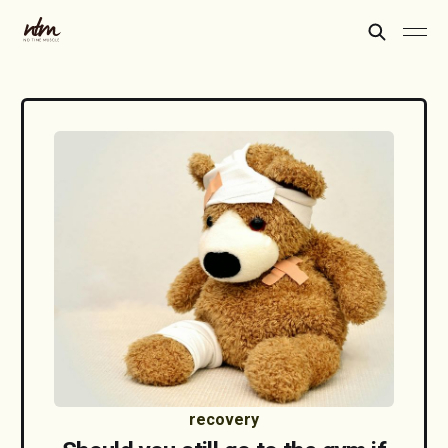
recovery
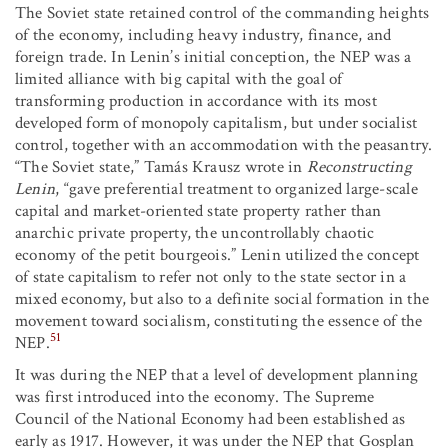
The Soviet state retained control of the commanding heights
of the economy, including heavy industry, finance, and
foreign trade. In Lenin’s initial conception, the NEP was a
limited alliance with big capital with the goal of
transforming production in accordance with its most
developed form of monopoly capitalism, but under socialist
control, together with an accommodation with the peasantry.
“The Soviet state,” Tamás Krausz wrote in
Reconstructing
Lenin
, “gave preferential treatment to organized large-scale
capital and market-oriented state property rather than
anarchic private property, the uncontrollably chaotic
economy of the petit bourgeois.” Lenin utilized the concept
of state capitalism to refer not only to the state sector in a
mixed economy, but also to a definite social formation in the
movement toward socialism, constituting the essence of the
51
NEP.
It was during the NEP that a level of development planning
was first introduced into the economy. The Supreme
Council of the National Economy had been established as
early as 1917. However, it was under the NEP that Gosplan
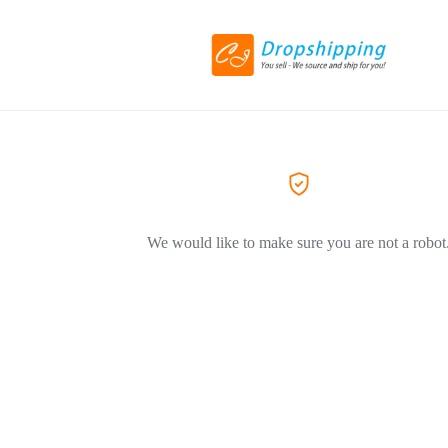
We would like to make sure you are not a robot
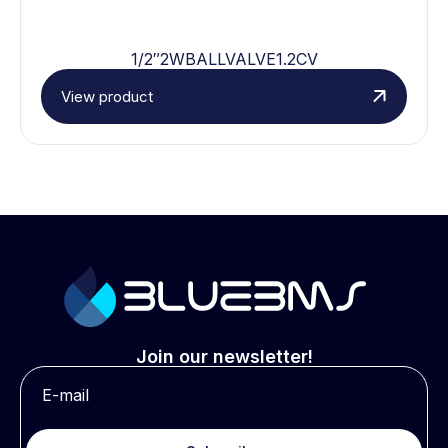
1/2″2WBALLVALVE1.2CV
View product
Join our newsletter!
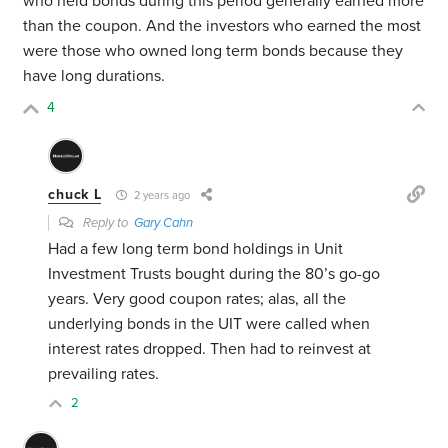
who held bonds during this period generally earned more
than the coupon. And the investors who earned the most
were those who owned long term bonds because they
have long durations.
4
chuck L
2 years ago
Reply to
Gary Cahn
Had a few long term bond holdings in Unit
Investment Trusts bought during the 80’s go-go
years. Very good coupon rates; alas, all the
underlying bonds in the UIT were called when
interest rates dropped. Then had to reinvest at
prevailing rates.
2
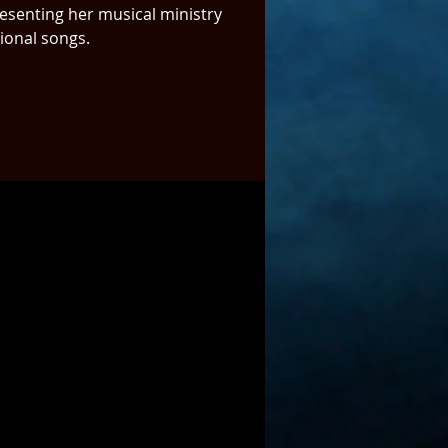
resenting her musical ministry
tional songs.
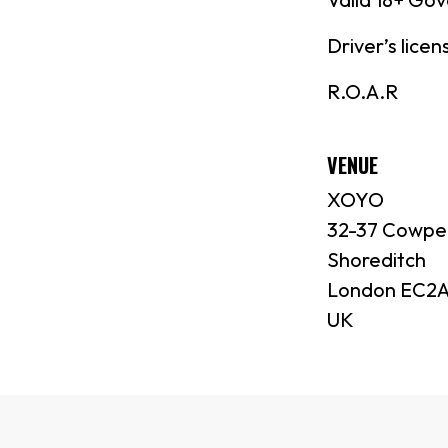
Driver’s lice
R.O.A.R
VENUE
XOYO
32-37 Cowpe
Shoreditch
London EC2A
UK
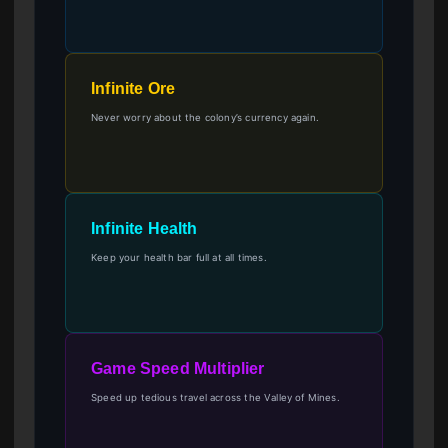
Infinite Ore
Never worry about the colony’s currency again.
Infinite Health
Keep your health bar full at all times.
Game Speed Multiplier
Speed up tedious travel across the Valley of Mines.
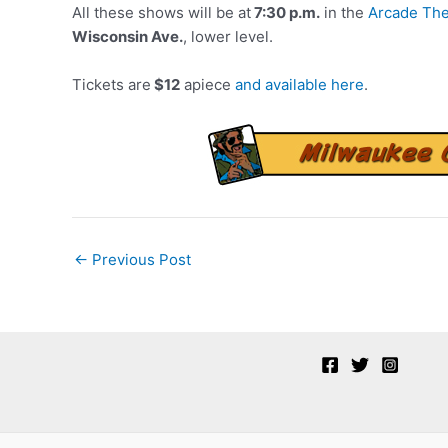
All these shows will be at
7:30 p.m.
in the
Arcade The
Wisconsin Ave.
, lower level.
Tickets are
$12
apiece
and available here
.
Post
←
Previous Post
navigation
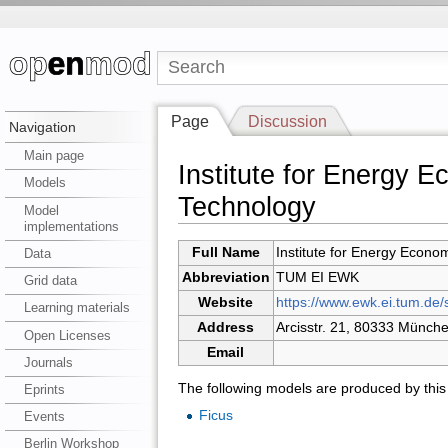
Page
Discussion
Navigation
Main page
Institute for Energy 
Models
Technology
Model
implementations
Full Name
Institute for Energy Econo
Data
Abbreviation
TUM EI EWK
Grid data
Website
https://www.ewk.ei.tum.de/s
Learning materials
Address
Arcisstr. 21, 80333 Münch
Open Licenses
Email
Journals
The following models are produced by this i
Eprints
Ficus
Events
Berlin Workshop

# # # #

**TASK BRIEF:** Could the stretch from the line with "Reconstructing" through the line with "underlying bonds in the UIT were called when" in the listing above be restated word for word, minus the pictures?

**RESULT OF THE TASK:**
Reconstructing
Lenin
, “gave preferential treatment to organized large-scale
capital and market-oriented state property rather than
anarchic private property, the uncontrollably chaotic
economy of the petit bourgeois.” Lenin utilized the concept
of state capitalism to refer not only to the state sector in a
mixed economy, but also to a definite social formation in the
movement toward socialism, constituting the essence of the
51
NEP.
It was during the NEP that a level of development planning
was first introduced into the economy. The Supreme
Council of the National Economy had been established as
early as 1917. However, it was under the NEP that Gosplan
We would like to make sure you are not a robot
1/2″2WBALLVALVE1.2CV
View product
Join our newsletter!
who held bonds during this period generally earned more
than the coupon. And the investors who earned the most
were those who owned long term bonds because they
have long durations.
4
chuck L
2 years ago
Reply to
Gary Cahn
Had a few long term bond holdings in Unit
Investment Trusts bought during the 80’s go-go
years. Very good coupon rates; alas, all the
underlying bonds in the UIT were called when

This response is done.